The Kegel is the name of a pelvic floor exercise, in honor of Dr. Kegel who discovered the exercise in 1948. I call "invisible year", because you can do when no one can say. Kegels are a series of exercises that can help strengthen the muscles pubococcygeus muscles (PC). They come from your pubic bone, go on their genitals and attach to your coccyx. Men and women have.

After pelvic surgery, pregnancy, or even as we grow older, the muscles lose tone. This can cause loss of bladder control, incontinence, also called loose vagina, (especially after having a child), an inability to control the ejaculation in boys, and reduced sexual pleasure for men and women.

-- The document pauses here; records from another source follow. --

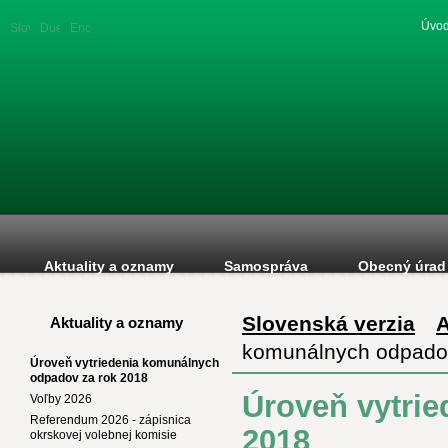
Úvod
Slovenská
Duetsche
English
verzia
version
version
Aktuality a oznamy
Samospráva
Obecný úrad
Slovenská verzia
A
Aktuality a oznamy
komunálnych odpadov
Úroveň vytriedenia komunálnych
odpadov za rok 2018
Úroveň vytri
Voľby 2026
Referendum 2026 - zápisnica
2018
okrskovej volebnej komisie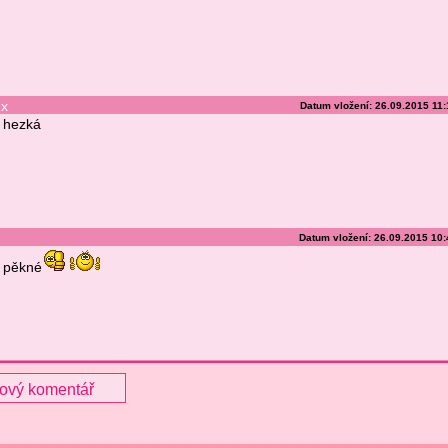
x
Datum vložení: 26.09.2015 11
hezká
Datum vložení: 26.09.2015 10
pěkné
nový komentář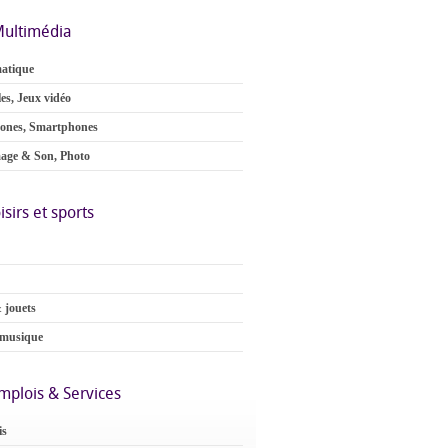
ultimédia
atique
es, Jeux vidéo
ones, Smartphones
age & Son, Photo
isirs et sports
 jouets
 musique
mplois & Services
is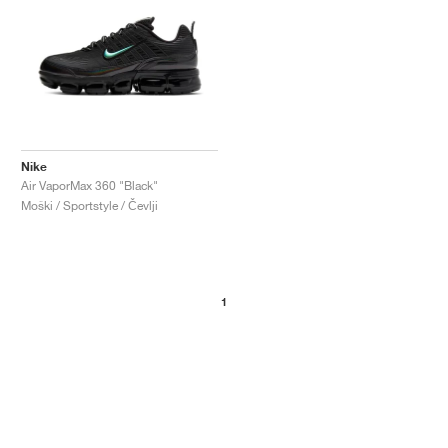
Nike
Air VaporMax 360 "Black"
Moški / Sportstyle / Čevlji
1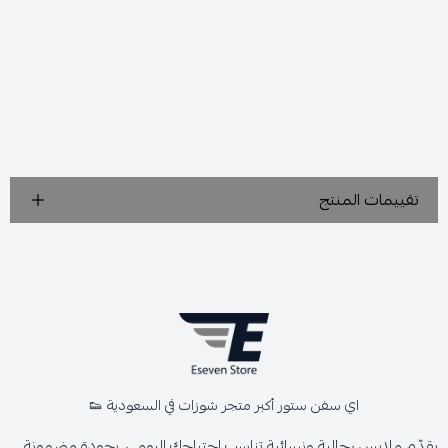
تقييمات المنتج
اي سفن ستور أكبر متجر شوزات في السعودية 👟
يقدّم ملابس رجالية ونسائية تناسب احتياجك اليومي، بجودة مضمونة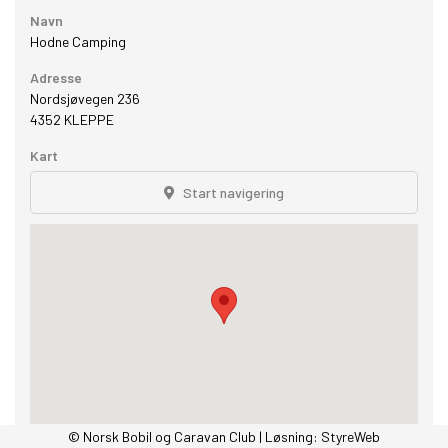
Navn
Hodne Camping
Adresse
Nordsjøvegen 236
4352
KLEPPE
Kart
Start navigering
© Norsk Bobil og Caravan Club | Løsning:
StyreWeb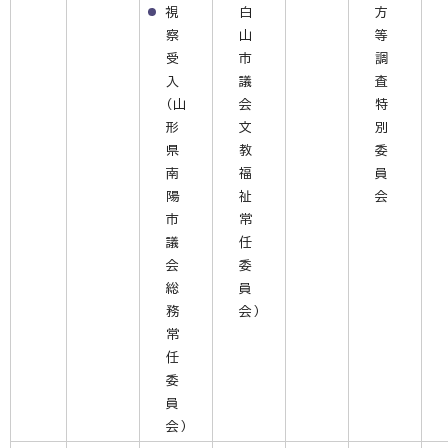
視
白
方
察
山
等
受
市
調
入
議
査
（山
会
特
形
文
別
県
教
委
南
福
員
陽
祉
会
市
常
議
任
会
委
総
員
務
会）
常
任
委
員
会）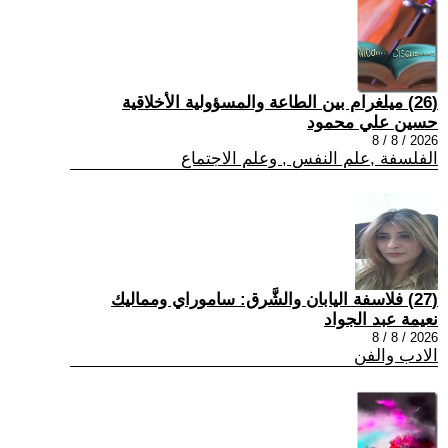
(26) ميلغرام بين الطاعة والمسؤولية الأخلاقية
حسين علي محمود
2026 / 8 / 8
الفلسفة ,علم النفس , وعلم الاجتماع
(27) فلاسفة اليابان والشَّرق: ساموراي ومماليك
نعيمة عبد الجواد
2026 / 8 / 8
الادب والفن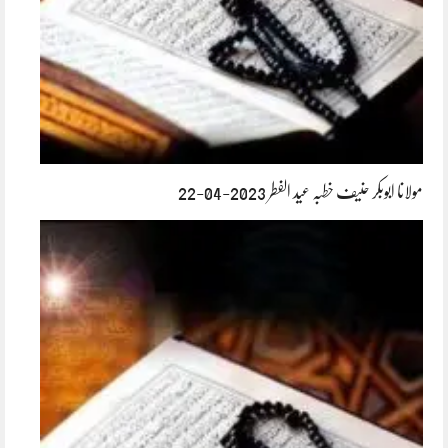
مولانا ابوبکر حنیف خطبہ عید الفطر 2023-04-22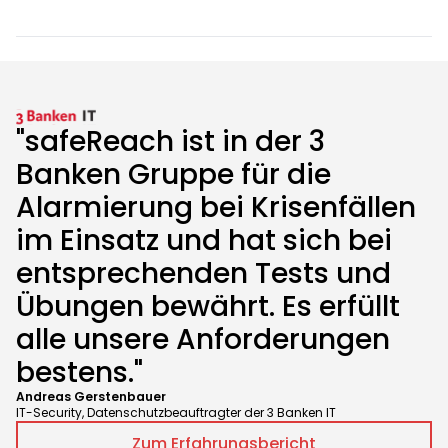
"safeReach ist in der 3
Banken Gruppe für die
Alarmierung bei Krisenfällen
im Einsatz und hat sich bei
entsprechenden Tests und
Übungen bewährt. Es erfüllt
alle unsere Anforderungen
bestens."
Andreas Gerstenbauer
IT-Security, Datenschutzbeauftragter der 3 Banken IT
Zum Erfahrungsbericht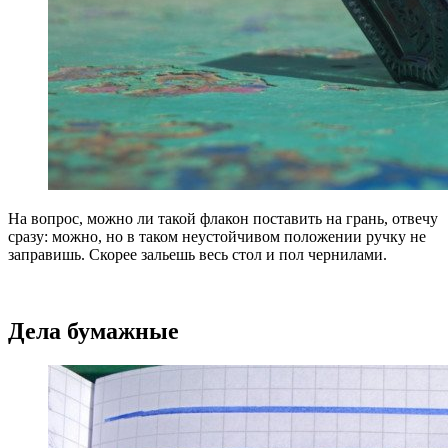
На вопрос, можно ли такой флакон поставить на грань, отвечу
сразу: можно, но в таком неустойчивом положении ручку не
заправишь. Скорее зальешь весь стол и пол чернилами.
Дела бумажные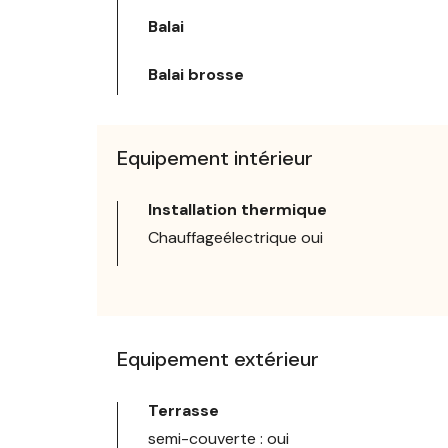
Balai
Balai brosse
Equipement intérieur
Installation thermique
Chauffageélectrique oui
Equipement extérieur
Terrasse
semi-couverte : oui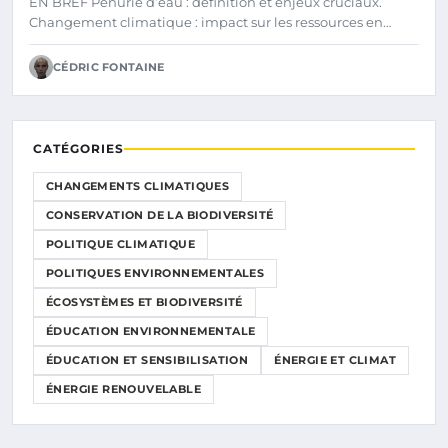
EN BREF Pénurie d’eau : définition et enjeux cruciaux.
Changement climatique : impact sur les ressources en…
CÉDRIC FONTAINE
CATÉGORIES
CHANGEMENTS CLIMATIQUES
CONSERVATION DE LA BIODIVERSITÉ
POLITIQUE CLIMATIQUE
POLITIQUES ENVIRONNEMENTALES
ÉCOSYSTÈMES ET BIODIVERSITÉ
ÉDUCATION ENVIRONNEMENTALE
ÉDUCATION ET SENSIBILISATION
ÉNERGIE ET CLIMAT
ÉNERGIE RENOUVELABLE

There are several ways to do Kegel exercises. A method requires that you have a full bladder, sit on the toilet and starting to urinate, then suddenly, repress and stop the flow. Start and stop several times in a row. If you cannot shut down the flow of urine, dribble, but you have to start Kegel exercises, for sure. From now on, whenever you urinate start and stop the whole path. This is often called a "tap" and is a good indicator of your progress.

You can also do Kegels right on your desktop, even now. Tighten your PC muscles and hold for a count of eight, then they release slowly and repeat eight times. Yes, you can do these sitting on your computer or your desk at work or school. (But do not be distracted from their teacher or boss). If you can't go to eight or ten at the beginning, use a smaller number and do what you build up to ten.

Another good time to do Kegels is when you are a passenger in a car. Whenever you stop at red lights, a little, but you will.

This not only improve bladder control, but with regular Kegel exercises will improve your sex life. After doing Kegel exercises, a woman will be able to repress and arrest your partner's penis, to increase their sexual pleasures. You men should see an improvement in "intensity" of your erections and ejaculations. These exercises are also recommended for the guys who know the ejaculation. As the penis is not a muscle, increase in muscle tone will improve the blood supply, resulting in firmer erections and also help the man to delay ejaculation. Kegel exercises can also help prevent leakage of urine when sneezing or coughing!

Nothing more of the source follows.